Sparkasse freut sich über mehr Kunden

Die Bilanz des ersten Halbjahres 2013 sieht sehr erfreulich aus. Deshalb kann das Geldinsititut auch erstmals eine Gewinnausschüttung an Stadt und Kreis vornehmen.

Das Logo der Sparkassen auf dem Dach der Geschäftsstelle in Dortmund (Foto vom 10.02.2004). Der Westfälisch-Lippische Sparkassen- und Giroverband hat für den Nachmittag zu seiner Bilanz-Pressekonferenz nach Bochum eingeladen. Foto: Bernd Thissen dpa/lnw
dpa/Bernd Thissen Das Logo der Sparkassen auf dem Dach der Geschäftsstelle in Dortmund (Foto vom 10.02.2004). Der Westfälisch-Lippische Sparkassen- und Giroverband hat für den Nachmittag zu seiner Bilanz-Pressekonferenz nach Bochum eingeladen. Foto: Bernd Thissen dpa/lnw

In der Sparkasse Neubrandenburg-Demmin freut man sich über eine ungewöhnliche Entwicklung: Die Kundeneinlagen stiegen im ersten Halbjahr des Jahres um knapp 19 Millionen Euro auf rund 956 Millionen Euro. Dieser Trend werde vor allem durch die vielen Privatkunden getragen, erklärt Sparkassen-Vorstandsvorsitzender Peter Siebken. Viele Kunden wechselten zurzeit wieder zurück von den Direktbanken im Internet hin zur Filialbank. „Die Menschen wollen die Mitarbeiter sehen und mit ihnen sprechen“, sagt er.

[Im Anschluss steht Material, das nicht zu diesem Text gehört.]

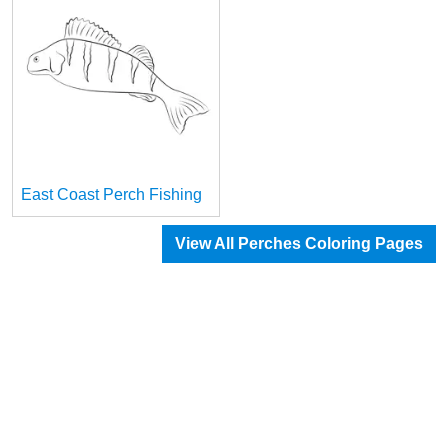
East Coast Perch Fishing
View All Perches Coloring Pages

Mit dem Anstieg der Kundeneinlagen verzeichnet die hiesige Sparkasse ein Wachstum von zwei Prozent –immerhin das doppelte des bundesdeutschen Durchschnitts.

Erstmals seit Jahren wird die Sparkasse im Jahr 2013 eine Summe an die beiden Anteilseigner, den Landkreis Mecklenburgische Seenplatte und die Stadt Neubrandenburg, ausschütten – insgesamt geht es um 550 000 Euro.